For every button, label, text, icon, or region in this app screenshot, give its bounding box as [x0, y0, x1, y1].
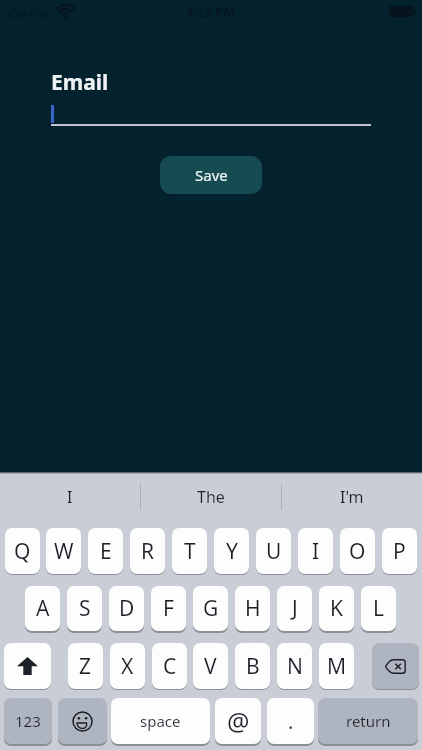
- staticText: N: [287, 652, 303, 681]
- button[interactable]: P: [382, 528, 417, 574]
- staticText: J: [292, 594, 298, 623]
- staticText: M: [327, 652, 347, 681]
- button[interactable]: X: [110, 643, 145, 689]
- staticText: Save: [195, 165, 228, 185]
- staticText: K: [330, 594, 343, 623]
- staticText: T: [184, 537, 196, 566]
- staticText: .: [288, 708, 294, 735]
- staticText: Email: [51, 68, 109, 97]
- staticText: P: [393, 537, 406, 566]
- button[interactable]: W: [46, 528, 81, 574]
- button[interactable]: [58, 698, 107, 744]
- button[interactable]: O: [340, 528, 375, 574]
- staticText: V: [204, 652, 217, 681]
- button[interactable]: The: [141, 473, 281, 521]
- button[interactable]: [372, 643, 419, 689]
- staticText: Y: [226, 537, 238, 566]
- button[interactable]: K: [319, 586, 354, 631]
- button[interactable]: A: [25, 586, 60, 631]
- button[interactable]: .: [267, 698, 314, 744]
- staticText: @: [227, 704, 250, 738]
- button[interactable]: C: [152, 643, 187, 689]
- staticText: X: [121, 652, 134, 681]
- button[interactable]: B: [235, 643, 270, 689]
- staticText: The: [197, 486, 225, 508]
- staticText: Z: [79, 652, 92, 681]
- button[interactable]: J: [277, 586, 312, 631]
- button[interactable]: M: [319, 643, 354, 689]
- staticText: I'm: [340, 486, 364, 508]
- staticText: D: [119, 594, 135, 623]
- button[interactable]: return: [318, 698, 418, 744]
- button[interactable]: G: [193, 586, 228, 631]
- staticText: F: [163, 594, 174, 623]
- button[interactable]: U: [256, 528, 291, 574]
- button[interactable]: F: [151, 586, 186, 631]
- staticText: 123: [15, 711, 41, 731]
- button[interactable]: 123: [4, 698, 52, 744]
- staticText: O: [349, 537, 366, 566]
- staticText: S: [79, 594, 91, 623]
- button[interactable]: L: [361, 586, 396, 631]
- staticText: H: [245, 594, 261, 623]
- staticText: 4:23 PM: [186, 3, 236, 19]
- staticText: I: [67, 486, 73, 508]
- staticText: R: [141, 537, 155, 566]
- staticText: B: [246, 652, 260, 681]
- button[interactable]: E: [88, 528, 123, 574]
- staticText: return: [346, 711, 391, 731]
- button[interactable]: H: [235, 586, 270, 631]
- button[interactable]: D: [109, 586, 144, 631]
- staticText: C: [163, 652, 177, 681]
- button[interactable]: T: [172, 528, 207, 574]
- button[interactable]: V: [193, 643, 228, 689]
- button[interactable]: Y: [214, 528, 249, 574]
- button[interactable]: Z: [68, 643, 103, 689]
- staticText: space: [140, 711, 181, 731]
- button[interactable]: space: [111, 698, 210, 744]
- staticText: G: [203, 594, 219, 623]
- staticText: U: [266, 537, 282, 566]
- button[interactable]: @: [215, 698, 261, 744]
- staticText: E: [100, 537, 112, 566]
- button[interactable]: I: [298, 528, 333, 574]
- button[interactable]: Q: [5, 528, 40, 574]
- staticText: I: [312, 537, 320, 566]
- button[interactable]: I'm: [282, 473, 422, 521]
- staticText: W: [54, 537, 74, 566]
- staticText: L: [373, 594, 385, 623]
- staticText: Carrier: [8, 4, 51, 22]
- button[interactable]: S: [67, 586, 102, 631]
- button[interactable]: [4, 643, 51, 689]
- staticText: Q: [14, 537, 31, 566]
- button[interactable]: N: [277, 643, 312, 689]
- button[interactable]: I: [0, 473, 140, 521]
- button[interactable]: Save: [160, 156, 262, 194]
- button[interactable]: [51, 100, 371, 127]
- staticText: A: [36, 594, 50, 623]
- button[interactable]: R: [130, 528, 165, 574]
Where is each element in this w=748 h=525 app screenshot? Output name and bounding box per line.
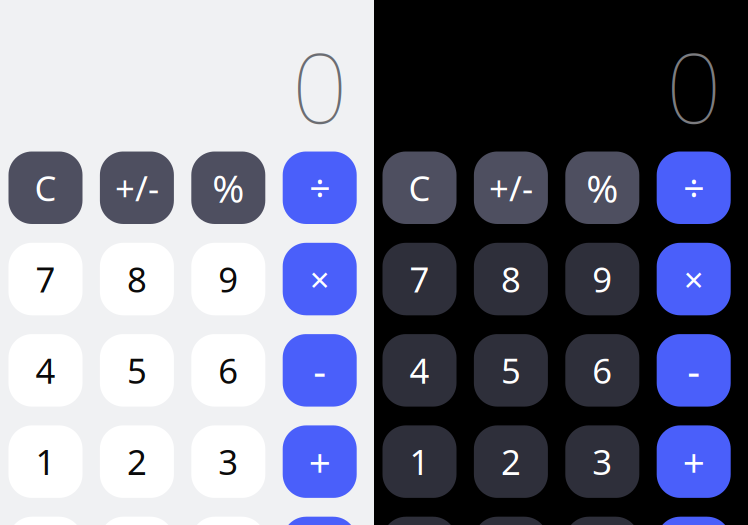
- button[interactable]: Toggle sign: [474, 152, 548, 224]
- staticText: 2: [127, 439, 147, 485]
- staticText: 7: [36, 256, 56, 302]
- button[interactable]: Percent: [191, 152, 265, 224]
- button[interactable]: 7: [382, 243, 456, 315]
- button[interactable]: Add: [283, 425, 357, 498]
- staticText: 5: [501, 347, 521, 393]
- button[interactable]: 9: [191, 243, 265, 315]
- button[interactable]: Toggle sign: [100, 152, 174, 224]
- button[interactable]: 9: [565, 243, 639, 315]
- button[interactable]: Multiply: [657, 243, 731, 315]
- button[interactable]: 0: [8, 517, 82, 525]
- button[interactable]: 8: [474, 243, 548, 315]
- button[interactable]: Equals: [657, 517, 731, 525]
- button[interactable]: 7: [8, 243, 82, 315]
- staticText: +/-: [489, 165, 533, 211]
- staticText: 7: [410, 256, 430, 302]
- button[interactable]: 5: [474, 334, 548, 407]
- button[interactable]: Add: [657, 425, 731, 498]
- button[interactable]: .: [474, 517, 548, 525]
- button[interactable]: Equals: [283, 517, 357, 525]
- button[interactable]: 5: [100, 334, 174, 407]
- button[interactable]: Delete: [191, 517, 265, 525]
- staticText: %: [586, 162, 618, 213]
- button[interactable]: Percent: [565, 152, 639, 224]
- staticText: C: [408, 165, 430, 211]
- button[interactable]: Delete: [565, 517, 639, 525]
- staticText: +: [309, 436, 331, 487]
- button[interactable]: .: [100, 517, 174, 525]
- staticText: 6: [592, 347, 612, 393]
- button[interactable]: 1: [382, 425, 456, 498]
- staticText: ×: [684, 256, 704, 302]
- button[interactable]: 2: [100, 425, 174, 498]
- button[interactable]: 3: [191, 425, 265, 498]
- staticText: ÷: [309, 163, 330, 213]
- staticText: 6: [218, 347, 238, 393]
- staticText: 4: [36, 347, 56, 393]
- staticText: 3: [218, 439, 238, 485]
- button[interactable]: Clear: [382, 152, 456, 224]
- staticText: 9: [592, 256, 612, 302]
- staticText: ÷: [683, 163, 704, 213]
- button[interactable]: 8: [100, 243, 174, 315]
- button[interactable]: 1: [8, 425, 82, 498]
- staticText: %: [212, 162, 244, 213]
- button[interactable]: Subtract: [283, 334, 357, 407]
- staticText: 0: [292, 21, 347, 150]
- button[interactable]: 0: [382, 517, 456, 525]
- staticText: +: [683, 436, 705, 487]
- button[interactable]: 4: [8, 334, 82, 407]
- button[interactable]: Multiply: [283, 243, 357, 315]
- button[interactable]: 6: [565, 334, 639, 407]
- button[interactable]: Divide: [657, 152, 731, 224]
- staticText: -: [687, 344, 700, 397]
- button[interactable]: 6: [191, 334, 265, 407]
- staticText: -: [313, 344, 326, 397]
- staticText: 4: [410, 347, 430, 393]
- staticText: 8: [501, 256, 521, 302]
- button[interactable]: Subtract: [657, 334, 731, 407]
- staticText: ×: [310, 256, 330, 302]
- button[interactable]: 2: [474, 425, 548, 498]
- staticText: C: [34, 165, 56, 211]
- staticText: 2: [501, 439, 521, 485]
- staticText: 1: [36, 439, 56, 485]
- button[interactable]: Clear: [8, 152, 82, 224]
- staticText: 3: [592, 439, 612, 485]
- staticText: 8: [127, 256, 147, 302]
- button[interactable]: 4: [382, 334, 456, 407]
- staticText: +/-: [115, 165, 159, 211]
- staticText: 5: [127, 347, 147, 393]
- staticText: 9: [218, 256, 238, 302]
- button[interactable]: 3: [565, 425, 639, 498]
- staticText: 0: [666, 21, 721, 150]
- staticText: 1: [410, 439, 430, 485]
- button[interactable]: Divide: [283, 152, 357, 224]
════════════════
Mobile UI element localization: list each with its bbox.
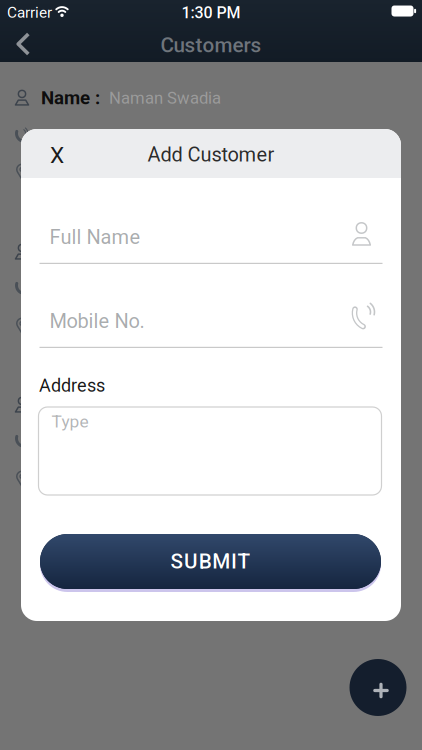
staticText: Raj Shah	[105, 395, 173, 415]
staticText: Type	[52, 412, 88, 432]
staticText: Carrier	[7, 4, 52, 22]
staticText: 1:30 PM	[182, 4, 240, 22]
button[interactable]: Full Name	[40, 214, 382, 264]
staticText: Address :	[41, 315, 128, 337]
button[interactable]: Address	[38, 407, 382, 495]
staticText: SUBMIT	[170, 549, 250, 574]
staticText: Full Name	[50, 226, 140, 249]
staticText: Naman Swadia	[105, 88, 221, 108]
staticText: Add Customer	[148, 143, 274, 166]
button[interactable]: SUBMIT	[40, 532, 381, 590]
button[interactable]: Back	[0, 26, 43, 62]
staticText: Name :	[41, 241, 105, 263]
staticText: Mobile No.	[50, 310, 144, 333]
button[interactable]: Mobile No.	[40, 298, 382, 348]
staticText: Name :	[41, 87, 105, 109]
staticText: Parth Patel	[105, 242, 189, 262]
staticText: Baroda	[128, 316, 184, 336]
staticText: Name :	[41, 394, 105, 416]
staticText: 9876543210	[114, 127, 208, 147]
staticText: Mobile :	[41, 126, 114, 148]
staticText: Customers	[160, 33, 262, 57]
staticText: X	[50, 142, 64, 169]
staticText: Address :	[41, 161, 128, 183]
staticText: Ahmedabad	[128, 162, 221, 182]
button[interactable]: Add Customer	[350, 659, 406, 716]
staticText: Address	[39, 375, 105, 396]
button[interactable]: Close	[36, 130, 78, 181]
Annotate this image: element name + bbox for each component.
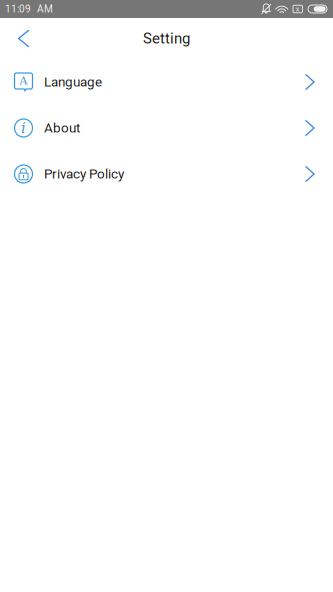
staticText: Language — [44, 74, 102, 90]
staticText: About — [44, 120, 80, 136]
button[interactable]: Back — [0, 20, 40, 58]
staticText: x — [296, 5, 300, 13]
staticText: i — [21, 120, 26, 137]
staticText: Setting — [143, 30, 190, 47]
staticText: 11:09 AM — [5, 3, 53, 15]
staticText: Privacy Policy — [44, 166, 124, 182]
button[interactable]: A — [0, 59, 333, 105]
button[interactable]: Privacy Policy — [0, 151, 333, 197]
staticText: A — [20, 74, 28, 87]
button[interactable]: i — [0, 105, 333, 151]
════════════════
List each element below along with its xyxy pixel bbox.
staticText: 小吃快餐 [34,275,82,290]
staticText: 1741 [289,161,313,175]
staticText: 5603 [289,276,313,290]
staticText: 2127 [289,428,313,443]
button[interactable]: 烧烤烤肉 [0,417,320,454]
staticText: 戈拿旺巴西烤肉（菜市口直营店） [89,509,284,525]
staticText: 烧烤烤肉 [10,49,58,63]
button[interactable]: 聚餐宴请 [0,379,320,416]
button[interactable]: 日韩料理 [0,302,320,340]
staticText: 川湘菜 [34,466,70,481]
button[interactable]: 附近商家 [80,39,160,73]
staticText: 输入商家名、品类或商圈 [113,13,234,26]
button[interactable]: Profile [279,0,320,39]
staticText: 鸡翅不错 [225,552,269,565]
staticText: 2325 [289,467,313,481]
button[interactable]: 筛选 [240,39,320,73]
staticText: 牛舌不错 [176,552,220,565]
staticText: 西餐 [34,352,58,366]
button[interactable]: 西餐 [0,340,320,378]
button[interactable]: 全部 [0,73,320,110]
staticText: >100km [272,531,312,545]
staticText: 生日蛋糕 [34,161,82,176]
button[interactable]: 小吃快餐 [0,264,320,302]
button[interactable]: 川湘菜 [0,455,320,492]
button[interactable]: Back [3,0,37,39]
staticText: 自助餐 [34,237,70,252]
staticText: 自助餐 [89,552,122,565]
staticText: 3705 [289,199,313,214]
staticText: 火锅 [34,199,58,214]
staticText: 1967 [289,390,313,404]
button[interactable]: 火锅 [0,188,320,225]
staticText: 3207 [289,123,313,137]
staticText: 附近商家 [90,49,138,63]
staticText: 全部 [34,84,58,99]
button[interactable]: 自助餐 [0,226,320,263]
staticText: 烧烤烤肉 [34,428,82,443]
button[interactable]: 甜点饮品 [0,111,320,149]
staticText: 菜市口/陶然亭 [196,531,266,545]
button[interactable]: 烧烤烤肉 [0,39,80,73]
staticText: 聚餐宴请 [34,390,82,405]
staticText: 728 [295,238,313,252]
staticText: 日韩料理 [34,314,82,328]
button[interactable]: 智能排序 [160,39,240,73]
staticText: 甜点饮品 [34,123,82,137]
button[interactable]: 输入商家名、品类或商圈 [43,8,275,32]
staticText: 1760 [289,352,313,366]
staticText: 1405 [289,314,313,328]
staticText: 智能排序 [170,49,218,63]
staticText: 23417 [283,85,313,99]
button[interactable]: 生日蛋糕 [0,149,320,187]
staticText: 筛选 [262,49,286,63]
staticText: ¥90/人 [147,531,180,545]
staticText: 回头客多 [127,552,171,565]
════════════════
How to complete this task: The lines you return should be those above that contain the word "小吃快餐", every one of them.

Exercise response:
staticText: 小吃快餐 [34,275,82,290]
button[interactable]: 小吃快餐 [0,264,320,302]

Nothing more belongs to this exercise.